I love tasting wines from places that are slightly off the radar. Of course, they aren’t always a hit, but it’s still fun to try new stuff. Given that it is officially rosé season (although, must we limit rosé to just one season? Nah…), now is a great time to explore pink wines from around the world. Now, you’ve probably had rosé from Provence and the USA, but how about rosé from Corsica?
Corsica is a historic island off the coast of Italy in the Mediterranean Sea. Although it was once ruled by the Romans, the island now belongs to France. It’s sunnier and drier than mainland France, but its mountainous and rocky terrain creates really interesting microclimates. The vines here are quite old, but only more recently have the wines become more well respected. Today, many of the Corsican wines, especially the rosés, are showing a delicacy and finesse that is really appealing.
I recently picked up a bottle of Domaine de Marquiliani Vin de Corse ‘Rosé de Pauline,’ a wine made of 50% Syrah, 40% Sciaccarello and 10% Vermentino. The Domaine has been owned by the Amalric family since the 1950s, which is nearly 200 years after the original domaine was destroyed in a fire and abandoned. The Amalrics bought the property and replanted all the vineyards, then later added almond orchards and olive trees. Although they are most well known for their olive oil, the domaine was put on the map in the wine world after daughter Anne Amalric started helping her father out with winemaking.

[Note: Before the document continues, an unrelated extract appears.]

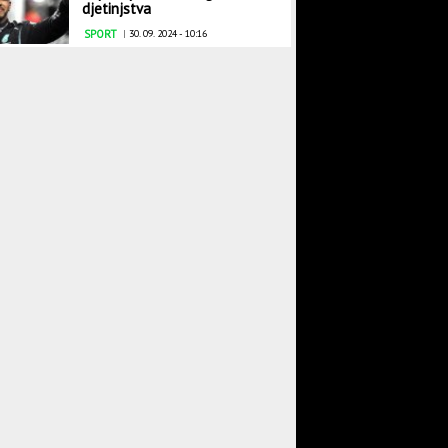
djetinjstva
SPORT
|
30. 09. 2024 - 10:16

This rosé comes from grapes that are sustainably farmed and fermented in stainless steel. The wine has delicate aromas of rose water and wet stone, with a minerally, almost weightless finish on the palate. It’s quite lovely. And, at 11.5% alcohol, this is a wine you can sip on all afternoon. Just close your eyes and imagine you are at a café overlooking the Mediterranean Sea… le sigh.